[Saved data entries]
───
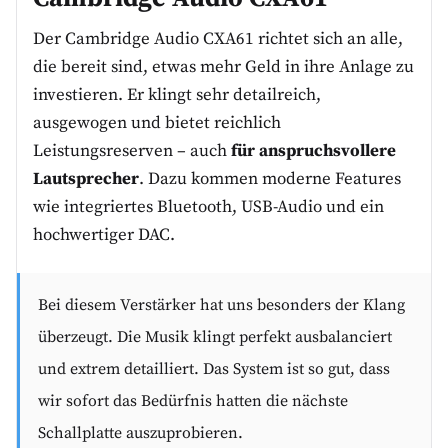
Der Cambridge Audio CXA61 richtet sich an alle,
die bereit sind, etwas mehr Geld in ihre Anlage zu
investieren. Er klingt sehr detailreich,
ausgewogen und bietet reichlich
Leistungsreserven – auch
für anspruchsvollere
Lautsprecher
. Dazu kommen moderne Features
wie integriertes Bluetooth, USB-Audio und ein
hochwertiger DAC.
Bei diesem Verstärker hat uns besonders der Klang
überzeugt. Die Musik klingt perfekt ausbalanciert
und extrem detailliert. Das System ist so gut, dass
wir sofort das Bedürfnis hatten die nächste
Schallplatte auszuprobieren.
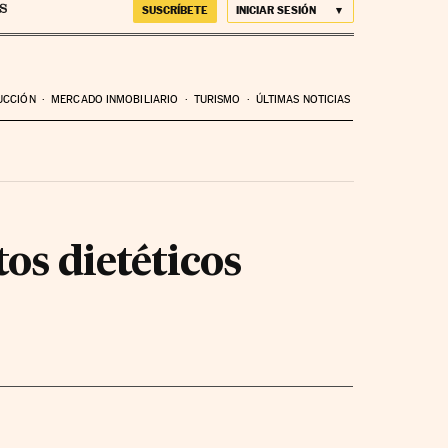
SUSCRÍBETE
INICIAR SESIÓN
UCCIÓN
MERCADO INMOBILIARIO
TURISMO
ÚLTIMAS NOTICIAS
os dietéticos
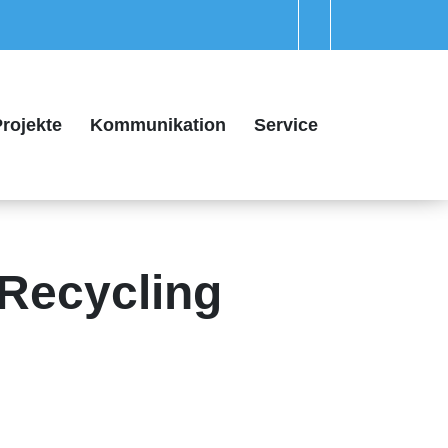
rojekte
Kommunikation
Service
Recycling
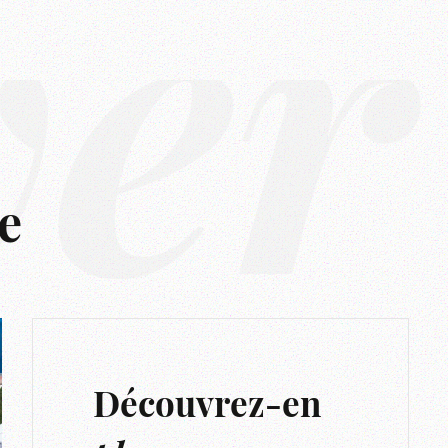
ver
e
Découvrez-en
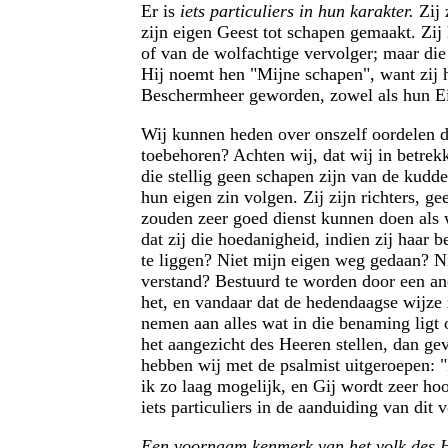
Er is
iets particuliers in hun karakter.
Zij 
zijn eigen Geest tot schapen gemaakt. Zij
of van de wolfachtige vervolger; maar die
Hij noemt hen "Mijne schapen", want zij h
Beschermheer geworden, zowel als hun Eige
Wij kunnen heden over onszelf oordelen do
toebehoren? Achten wij, dat wij in betrek
die stellig geen schapen zijn van de kudd
hun eigen zin volgen. Zij zijn richters, g
zouden zeer goed dienst kunnen doen als w
dat zij die hoedanigheid, indien zij haar
te liggen? Niet mijn eigen weg gedaan? Ni
verstand? Bestuurd te worden door een and
het, en vandaar dat de hedendaagse wijze 
nemen aan alles wat in die benaming ligt
het aangezicht des Heeren stellen, dan gev
hebben wij met de psalmist uitgeroepen: "
ik zo laag mogelijk, en Gij wordt zeer hoo
iets particuliers in de aanduiding van dit
Een voornaam kenmerk van het volk des H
───
Among the entries above, locate the line with "MERCADO INMOBILIARIO" and the line with "dat zij die hoedanigheid, indien zij haar". Give those two lines and all lines between them again, exactly, leaving out the pictures.

MERCADO INMOBILIARIO
TURISMO
ÚLTIMAS NOTICIAS
os dietéticos
rojekte
Kommunikation
Service
Recycling
ver
e
Découvrez-en
Er is
iets particuliers in hun karakter.
Zij 
zijn eigen Geest tot schapen gemaakt. Zij
of van de wolfachtige vervolger; maar die
Hij noemt hen "Mijne schapen", want zij h
Beschermheer geworden, zowel als hun Eige
Wij kunnen heden over onszelf oordelen do
toebehoren? Achten wij, dat wij in betrek
die stellig geen schapen zijn van de kudd
hun eigen zin volgen. Zij zijn richters, g
zouden zeer goed dienst kunnen doen als w
dat zij die hoedanigheid, indien zij haar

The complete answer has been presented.